Ha ha ha!  Quina mod més enrotllada


----------



## prosemas

Muy bien, esperamos ansiosos la información. Oye, ¿por qué a mí no me sale imagen junto a mi firma? Tenía una y no salía y la he bajado de tamaño y sigue sin salir.

Chao


----------



## belén

prosemas said:


> Muy bien, esperamos ansiosos la información. Oye, ¿por qué a mí no me sale imagen junto a mi firma? Tenía una y no salía y la he bajado de tamaño y sigue sin salir.
> 
> Chao



Te respondo por mensaje privado


----------



## belén

Bueno, he hecho la "excursión" y os puedo contar dos cosas que he descubierto hoy:

1. La placa del paseo pone "passeig des born" sin apóstrofe ninguna. 
2. Mi móvil es tonto y cuando la batería está baja no deja hacer fotos.


----------



## prosemas

Bueno, pues muchas gracias por terminar tan eficientemente esta historia.
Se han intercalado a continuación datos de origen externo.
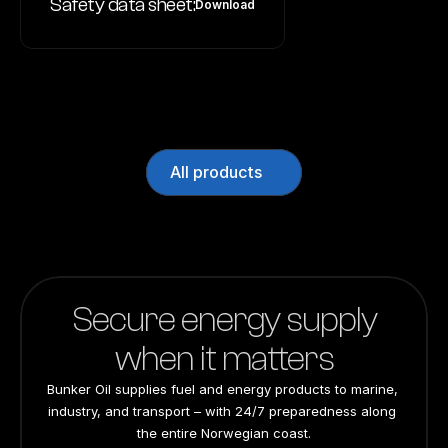
Safety data sheet:
Download
All products
Secure energy supply
when it matters
Bunker Oil supplies fuel and energy products to marine, 
industry, and transport – with 24/7 preparedness along 
the entire Norwegian coast.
Y los móviles son siempre tontos, los pobres.

Besos


----------



## TraductoraPobleSec

Prosemas, ara et queda anar a Palma i comprovar tu mateix que la placa diu "Passeig des Born" i passejar-te per aquest lloc tan magnífic


----------



## prosemas

Oh, me encantaría!! He estado trabajando en una guía de las Baleares y no sabes qué ganas me ha dado...


----------